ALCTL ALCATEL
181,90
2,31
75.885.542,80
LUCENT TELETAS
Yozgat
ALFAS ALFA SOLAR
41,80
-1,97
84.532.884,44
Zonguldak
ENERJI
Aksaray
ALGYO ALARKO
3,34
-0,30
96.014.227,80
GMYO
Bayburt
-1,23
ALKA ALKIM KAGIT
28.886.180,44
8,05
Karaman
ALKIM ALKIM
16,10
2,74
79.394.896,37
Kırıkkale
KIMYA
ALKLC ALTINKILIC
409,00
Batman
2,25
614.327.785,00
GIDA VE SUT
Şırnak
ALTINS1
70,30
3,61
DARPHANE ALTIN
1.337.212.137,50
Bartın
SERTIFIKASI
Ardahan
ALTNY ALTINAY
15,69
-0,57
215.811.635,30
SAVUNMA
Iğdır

* * *

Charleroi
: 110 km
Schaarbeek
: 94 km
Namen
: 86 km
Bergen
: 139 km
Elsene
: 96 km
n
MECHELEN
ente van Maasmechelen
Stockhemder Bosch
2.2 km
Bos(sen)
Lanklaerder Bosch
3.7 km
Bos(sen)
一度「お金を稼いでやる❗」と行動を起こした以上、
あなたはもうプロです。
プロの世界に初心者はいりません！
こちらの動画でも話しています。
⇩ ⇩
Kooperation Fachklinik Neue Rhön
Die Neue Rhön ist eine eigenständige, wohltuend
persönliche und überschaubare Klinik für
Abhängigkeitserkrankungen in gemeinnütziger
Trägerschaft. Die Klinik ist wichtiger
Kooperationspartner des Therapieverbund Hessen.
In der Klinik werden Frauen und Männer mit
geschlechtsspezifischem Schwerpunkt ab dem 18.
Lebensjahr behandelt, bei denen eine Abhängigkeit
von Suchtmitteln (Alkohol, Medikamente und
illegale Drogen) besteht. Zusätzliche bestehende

*Assignment*:
Say how many of the lines above include the word "Bosch", giving the figure alone.

*Written response*:
2